A goth makes you uncomfortable standing next to them on a long bus ride, and if done right are dark and creepy and cool looking. Take the band Type O Negative, for example.

View Pic: (urbandic seems to add random spaces so check before pasting into browser and remove any you see)
www.geneticdisorder.net/Rock%20On %20Web%20Photos/typeonegative.jpg

Emos most of the time have a look of eternal sorrow pasted on their face, and spend their time whining because life is so tragically devestating and heartwrenching. They cry and snivel and cut themselves to gain attention, as opposed to the noble masochistic origin of the hobby. When you see an emo you will want to puke because of how synthetically pretty and childish they look, and then drop kick them.

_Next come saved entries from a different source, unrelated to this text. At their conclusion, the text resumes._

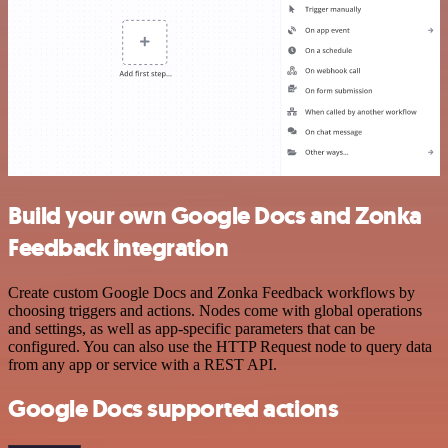
Build your own Google Docs and Zonka
Feedback integration
Create custom Google Docs and Zonka Feedback workflows by
choosing triggers and actions. Nodes come with global operations
and settings, as well as app-specific parameters that can be
configured. You can also use the HTTP Request node to query data
from any app or service with a REST API.
Google Docs supported actions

Emos have ruined the very normal practice that is talking about emotionally hard times to someone close.

"How are you today?"
'Well, to be honest, I feel really lonely. I sit at home more than I'd like and don't really have
(m)any friends. *shrugs apathetically*'
"zOMG... Don't be so emo..."
'...You asked how I was. I am telling you honestly how I am feeling.'
"EMO. Cry me a river... *emo tear*"

This video will familiarize you instantly to what an emo is, if you are still confused in any way: (again, remove any spaces)
http://youtube.com/watch?v=JMvMzQ4Vu-8
I'm gonna kick the shit out of those whiney emo faggots.